(Page-level text extractions)
<<<<

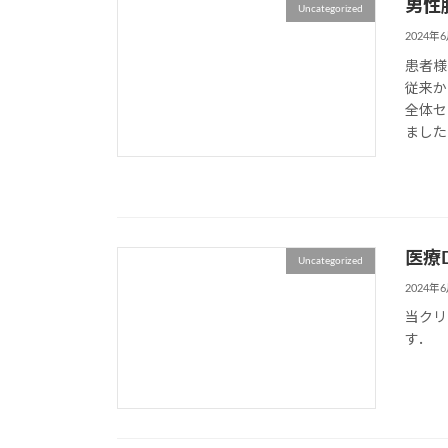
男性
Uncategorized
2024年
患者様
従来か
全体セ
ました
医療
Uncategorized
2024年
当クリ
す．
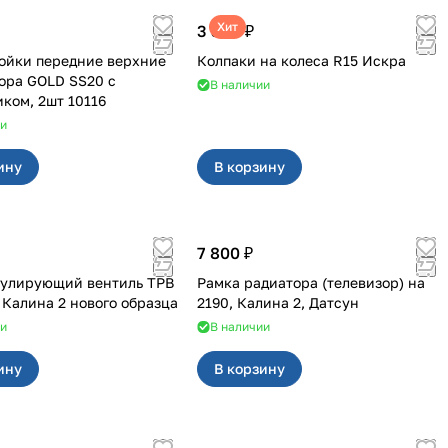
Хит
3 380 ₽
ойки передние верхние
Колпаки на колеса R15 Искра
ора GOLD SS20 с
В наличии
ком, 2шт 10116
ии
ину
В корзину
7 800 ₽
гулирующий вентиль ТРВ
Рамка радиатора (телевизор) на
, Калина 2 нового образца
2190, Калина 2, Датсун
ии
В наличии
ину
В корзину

>>>>

EXERCISE REQUIREMENTS
Every record above should be duplicated precisely, with the images removed.

EXERCISE OUTPUT
男性
Uncategorized
2024年
患者様
従来か
全体セ
ました
医療
Uncategorized
2024年
当クリ
す．
Хит
3 380 ₽
ойки передние верхние
Колпаки на колеса R15 Искра
ора GOLD SS20 с
В наличии
ком, 2шт 10116
ии
ину
В корзину
7 800 ₽
гулирующий вентиль ТРВ
Рамка радиатора (телевизор) на
, Калина 2 нового образца
2190, Калина 2, Датсун
ии
В наличии
ину
В корзину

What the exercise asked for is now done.